Why don’t we create a national acequia system to capture excess rain falling primarily in the Eastern United States and pipeline it to the drought in the West? — Carol P. Chamberland, Albuquerque, N.M
The idea of taking water from one community and giving it to another has some basis in American history. In 1913, Los Angeles opened an aqueduct to carry water from Owens Valley, 230 miles north of the city, to sustain its growth.
But the project, in addition to costing some $23 million at the time, greatly upset Owens Valley residents, who so resented losing their water that they took to dynamiting the aqueduct. Repeatedly.
Today, there are some enormous water projects in the United States, though building a pipeline that spanned a significant stretch of the country would be astronomically more difficult. The distance between Albuquerque, for example, and the Mississippi River — perhaps the closest hypothetical starting point for such a pipeline — is about 1,000 miles, crossing at least three states along the way. Moving that water all the way to Los Angeles would mean piping it at least 1,800 miles across five states.
So the engineering and permitting challenges alone would be daunting. And that’s assuming the local and state governments that would have to give up their water would be willing to do so.
China dealt with similar challenges to build a colossal network of waterways that is transferring water from the country’s humid south to its dry north. But of course, China’s system of government makes engineering feats of that scale somewhat more feasible to pull off.

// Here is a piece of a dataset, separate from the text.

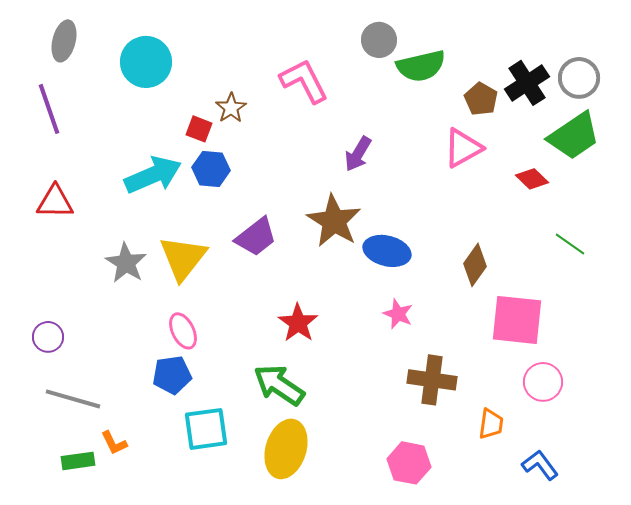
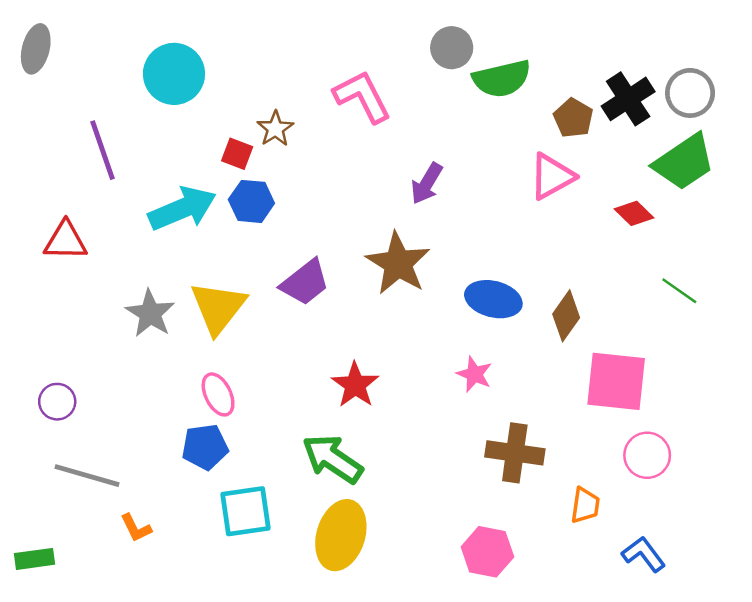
gray ellipse: (64, 41) -> (36, 49), moved
purple line: (49, 109) -> (102, 150), moved
blue ellipse: (387, 251) -> (493, 299), moved
green rectangle: (78, 461) -> (35, 559), moved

For the United States, it would be easier to just build a series of desalination plants along the West coast, according to Greg Pierce, director of the Human Right to Water Solutions Lab at the University of California, Los Angeles. And before turning to desalination, which is itself energy-intensive and thus expensive, communities in the West should work harder at other steps, such as water conservation and recycling, he said.
“It’s not worth it,” Dr. Pierce said of the pipeline idea. “You’d have to exhaust eight other options first.”